# WHAT THE TASK ASKS
An exact copy of every record is the expected answer.

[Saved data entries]
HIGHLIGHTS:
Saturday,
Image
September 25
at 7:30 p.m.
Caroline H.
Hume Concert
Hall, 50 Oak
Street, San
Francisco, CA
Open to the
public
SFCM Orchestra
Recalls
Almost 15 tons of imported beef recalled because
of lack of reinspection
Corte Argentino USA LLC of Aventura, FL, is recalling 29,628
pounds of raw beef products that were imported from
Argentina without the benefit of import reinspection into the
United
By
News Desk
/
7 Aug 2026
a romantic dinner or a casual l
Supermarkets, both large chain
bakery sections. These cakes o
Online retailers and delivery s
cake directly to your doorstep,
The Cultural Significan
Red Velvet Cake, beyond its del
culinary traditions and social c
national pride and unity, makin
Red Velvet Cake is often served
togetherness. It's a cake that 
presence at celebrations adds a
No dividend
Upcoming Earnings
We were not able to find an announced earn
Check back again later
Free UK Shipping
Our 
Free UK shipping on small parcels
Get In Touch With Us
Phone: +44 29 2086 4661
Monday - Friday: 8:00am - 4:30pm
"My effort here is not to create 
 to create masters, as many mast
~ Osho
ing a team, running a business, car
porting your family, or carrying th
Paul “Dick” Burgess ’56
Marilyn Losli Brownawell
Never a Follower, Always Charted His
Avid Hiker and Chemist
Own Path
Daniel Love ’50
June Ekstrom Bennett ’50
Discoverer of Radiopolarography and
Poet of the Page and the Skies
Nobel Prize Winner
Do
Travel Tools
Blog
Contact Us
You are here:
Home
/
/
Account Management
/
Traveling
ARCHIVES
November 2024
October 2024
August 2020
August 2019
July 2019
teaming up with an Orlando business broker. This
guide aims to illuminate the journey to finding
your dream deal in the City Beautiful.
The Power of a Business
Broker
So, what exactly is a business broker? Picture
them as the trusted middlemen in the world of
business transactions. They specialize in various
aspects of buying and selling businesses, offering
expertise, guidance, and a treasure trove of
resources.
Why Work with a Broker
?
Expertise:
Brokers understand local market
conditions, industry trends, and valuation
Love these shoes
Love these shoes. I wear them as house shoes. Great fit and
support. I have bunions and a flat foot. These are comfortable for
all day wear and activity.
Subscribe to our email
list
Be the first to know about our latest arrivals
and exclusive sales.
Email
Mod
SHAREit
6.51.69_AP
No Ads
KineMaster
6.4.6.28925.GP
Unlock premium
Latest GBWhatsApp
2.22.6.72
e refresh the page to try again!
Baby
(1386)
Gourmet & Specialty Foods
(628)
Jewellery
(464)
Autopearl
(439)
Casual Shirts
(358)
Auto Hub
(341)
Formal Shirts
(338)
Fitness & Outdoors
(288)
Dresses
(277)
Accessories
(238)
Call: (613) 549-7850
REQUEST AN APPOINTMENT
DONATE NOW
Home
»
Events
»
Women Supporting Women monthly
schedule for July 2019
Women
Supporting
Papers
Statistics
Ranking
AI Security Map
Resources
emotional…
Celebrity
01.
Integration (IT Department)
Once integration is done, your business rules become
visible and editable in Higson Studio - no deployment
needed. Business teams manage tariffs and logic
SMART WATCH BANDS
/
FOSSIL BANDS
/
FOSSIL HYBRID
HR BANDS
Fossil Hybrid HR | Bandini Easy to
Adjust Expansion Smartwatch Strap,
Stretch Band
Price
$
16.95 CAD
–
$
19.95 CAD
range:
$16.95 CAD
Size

# RESULT FOR THIS TASK
HIGHLIGHTS:
Saturday,
Image
September 25
at 7:30 p.m.
Caroline H.
Hume Concert
Hall, 50 Oak
Street, San
Francisco, CA
Open to the
public
SFCM Orchestra
Recalls
Almost 15 tons of imported beef recalled because
of lack of reinspection
Corte Argentino USA LLC of Aventura, FL, is recalling 29,628
pounds of raw beef products that were imported from
Argentina without the benefit of import reinspection into the
United
By
News Desk
/
7 Aug 2026
a romantic dinner or a casual l
Supermarkets, both large chain
bakery sections. These cakes o
Online retailers and delivery s
cake directly to your doorstep,
The Cultural Significan
Red Velvet Cake, beyond its del
culinary traditions and social c
national pride and unity, makin
Red Velvet Cake is often served
togetherness. It's a cake that 
presence at celebrations adds a
No dividend
Upcoming Earnings
We were not able to find an announced earn
Check back again later
Free UK Shipping
Our 
Free UK shipping on small parcels
Get In Touch With Us
Phone: +44 29 2086 4661
Monday - Friday: 8:00am - 4:30pm
"My effort here is not to create 
 to create masters, as many mast
~ Osho
ing a team, running a business, car
porting your family, or carrying th
Paul “Dick” Burgess ’56
Marilyn Losli Brownawell
Never a Follower, Always Charted His
Avid Hiker and Chemist
Own Path
Daniel Love ’50
June Ekstrom Bennett ’50
Discoverer of Radiopolarography and
Poet of the Page and the Skies
Nobel Prize Winner
Do
Travel Tools
Blog
Contact Us
You are here:
Home
/
/
Account Management
/
Traveling
ARCHIVES
November 2024
October 2024
August 2020
August 2019
July 2019
teaming up with an Orlando business broker. This
guide aims to illuminate the journey to finding
your dream deal in the City Beautiful.
The Power of a Business
Broker
So, what exactly is a business broker? Picture
them as the trusted middlemen in the world of
business transactions. They specialize in various
aspects of buying and selling businesses, offering
expertise, guidance, and a treasure trove of
resources.
Why Work with a Broker
?
Expertise:
Brokers understand local market
conditions, industry trends, and valuation
Love these shoes
Love these shoes. I wear them as house shoes. Great fit and
support. I have bunions and a flat foot. These are comfortable for
all day wear and activity.
Subscribe to our email
list
Be the first to know about our latest arrivals
and exclusive sales.
Email
Mod
SHAREit
6.51.69_AP
No Ads
KineMaster
6.4.6.28925.GP
Unlock premium
Latest GBWhatsApp
2.22.6.72
e refresh the page to try again!
Baby
(1386)
Gourmet & Specialty Foods
(628)
Jewellery
(464)
Autopearl
(439)
Casual Shirts
(358)
Auto Hub
(341)
Formal Shirts
(338)
Fitness & Outdoors
(288)
Dresses
(277)
Accessories
(238)
Call: (613) 549-7850
REQUEST AN APPOINTMENT
DONATE NOW
Home
»
Events
»
Women Supporting Women monthly
schedule for July 2019
Women
Supporting
Papers
Statistics
Ranking
AI Security Map
Resources
emotional…
Celebrity
01.
Integration (IT Department)
Once integration is done, your business rules become
visible and editable in Higson Studio - no deployment
needed. Business teams manage tariffs and logic
SMART WATCH BANDS
/
FOSSIL BANDS
/
FOSSIL HYBRID
HR BANDS
Fossil Hybrid HR | Bandini Easy to
Adjust Expansion Smartwatch Strap,
Stretch Band
Price
$
16.95 CAD
–
$
19.95 CAD
range:
$16.95 CAD
Size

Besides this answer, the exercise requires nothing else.